** PROVIDED DATA **

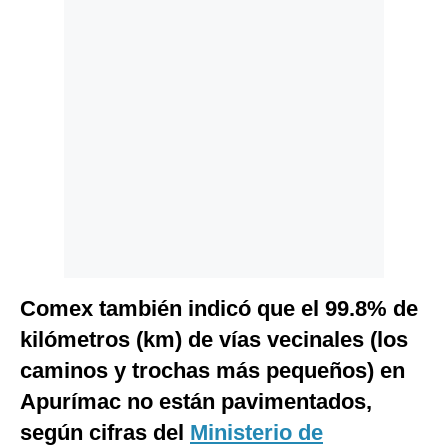
Comex también indicó que el 99.8% de
kilómetros (km) de vías vecinales (los
caminos y trochas más pequeños) en
Apurímac no están pavimentados,
según cifras del
Ministerio de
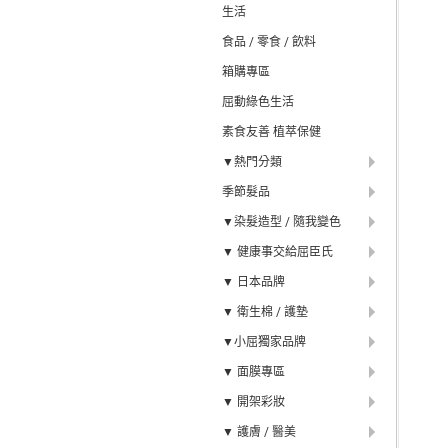
生活
食品 / 零食 / 飲料
箱購專區
屈動綠色生活
素食友善 植萃保健
▼熱門分類
季節髮品
▼染髮造型 / 隨我變色
▼ 健康事交給屈臣氏
▼ 日本品牌
▼ 衛生棉 / 護墊
▼小屈獨家品牌
▼ 面膜專區
▼ 開架彩妝
▼ 護膚 / 醫美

** EXERCISE PROMPT **
Everything in the data above, apart from the pictures, should be retyped exactly.

** TASK RESPONSE **
Comex también indicó que el 99.8% de
kilómetros (km) de vías vecinales (los
caminos y trochas más pequeños) en
Apurímac no están pavimentados,
según cifras del
Ministerio de
生活
食品 / 零食 / 飲料
箱購專區
屈動綠色生活
素食友善 植萃保健
▼熱門分類
季節髮品
▼染髮造型 / 隨我變色
▼ 健康事交給屈臣氏
▼ 日本品牌
▼ 衛生棉 / 護墊
▼小屈獨家品牌
▼ 面膜專區
▼ 開架彩妝
▼ 護膚 / 醫美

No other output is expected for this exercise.